● Task item: Reproduce exactly, and nothing but, the lines between the one with "mask_svg, mask_w, mask_h." and the end of the entries, both ends included.

● Collected data entries:

= Beginning of Section =

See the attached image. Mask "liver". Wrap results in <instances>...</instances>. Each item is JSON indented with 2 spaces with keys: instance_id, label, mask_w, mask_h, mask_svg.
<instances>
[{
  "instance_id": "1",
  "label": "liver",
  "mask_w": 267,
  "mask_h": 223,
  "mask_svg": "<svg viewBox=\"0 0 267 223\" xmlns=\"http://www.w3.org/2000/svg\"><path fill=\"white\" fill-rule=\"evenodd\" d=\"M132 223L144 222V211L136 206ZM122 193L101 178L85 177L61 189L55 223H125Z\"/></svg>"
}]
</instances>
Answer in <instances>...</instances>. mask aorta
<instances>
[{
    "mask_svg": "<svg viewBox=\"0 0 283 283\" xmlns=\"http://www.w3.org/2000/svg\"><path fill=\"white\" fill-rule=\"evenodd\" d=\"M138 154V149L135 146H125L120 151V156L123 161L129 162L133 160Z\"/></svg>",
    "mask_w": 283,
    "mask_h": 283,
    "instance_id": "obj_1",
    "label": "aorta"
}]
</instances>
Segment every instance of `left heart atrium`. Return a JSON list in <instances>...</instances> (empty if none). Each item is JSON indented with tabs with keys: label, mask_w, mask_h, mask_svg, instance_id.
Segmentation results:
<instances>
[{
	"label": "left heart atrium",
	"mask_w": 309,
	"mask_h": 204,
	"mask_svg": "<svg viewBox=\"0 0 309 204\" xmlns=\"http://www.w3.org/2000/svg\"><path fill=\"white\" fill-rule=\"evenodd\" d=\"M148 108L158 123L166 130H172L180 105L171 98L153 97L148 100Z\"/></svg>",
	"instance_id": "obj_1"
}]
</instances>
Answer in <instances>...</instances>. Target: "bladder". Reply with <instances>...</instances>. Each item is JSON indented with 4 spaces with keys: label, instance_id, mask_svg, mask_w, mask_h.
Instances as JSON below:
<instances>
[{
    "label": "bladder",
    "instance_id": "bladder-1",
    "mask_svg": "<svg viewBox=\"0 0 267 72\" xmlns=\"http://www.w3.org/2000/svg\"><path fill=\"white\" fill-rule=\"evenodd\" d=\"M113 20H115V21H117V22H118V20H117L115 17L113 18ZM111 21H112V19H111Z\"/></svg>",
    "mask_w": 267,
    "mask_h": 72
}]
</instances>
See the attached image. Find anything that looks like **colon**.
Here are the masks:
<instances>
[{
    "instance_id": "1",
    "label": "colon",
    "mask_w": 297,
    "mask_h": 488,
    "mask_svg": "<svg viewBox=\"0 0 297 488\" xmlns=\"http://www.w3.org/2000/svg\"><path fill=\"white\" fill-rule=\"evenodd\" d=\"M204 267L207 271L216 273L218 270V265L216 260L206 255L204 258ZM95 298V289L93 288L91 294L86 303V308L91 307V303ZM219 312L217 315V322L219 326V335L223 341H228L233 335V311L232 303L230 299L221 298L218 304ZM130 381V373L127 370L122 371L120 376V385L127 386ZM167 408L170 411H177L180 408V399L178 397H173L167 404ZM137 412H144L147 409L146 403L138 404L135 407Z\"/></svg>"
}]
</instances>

= End of Section =

● Answer area:
Answer in <instances>...</instances>. Target: "bladder". Reply with <instances>...</instances>. Each item is JSON indented with 4 spaces with keys: label, instance_id, mask_svg, mask_w, mask_h.
Instances as JSON below:
<instances>
[{
    "label": "bladder",
    "instance_id": "bladder-1",
    "mask_svg": "<svg viewBox=\"0 0 267 72\" xmlns=\"http://www.w3.org/2000/svg\"><path fill=\"white\" fill-rule=\"evenodd\" d=\"M113 20H115V21H117V22H118V20H117L115 17L113 18ZM111 21H112V19H111Z\"/></svg>",
    "mask_w": 267,
    "mask_h": 72
}]
</instances>
See the attached image. Find anything that looks like **colon**.
Here are the masks:
<instances>
[{
    "instance_id": "1",
    "label": "colon",
    "mask_w": 297,
    "mask_h": 488,
    "mask_svg": "<svg viewBox=\"0 0 297 488\" xmlns=\"http://www.w3.org/2000/svg\"><path fill=\"white\" fill-rule=\"evenodd\" d=\"M204 267L207 271L216 273L218 270V265L216 260L206 255L204 258ZM95 298V289L93 288L91 294L86 303V308L91 307V303ZM219 312L217 315V322L219 326V335L223 341H228L233 335V311L232 303L230 299L221 298L218 304ZM130 381V373L127 370L122 371L120 376V385L127 386ZM167 408L170 411H177L180 408V399L178 397H173L167 404ZM137 412H144L147 409L146 403L138 404L135 407Z\"/></svg>"
}]
</instances>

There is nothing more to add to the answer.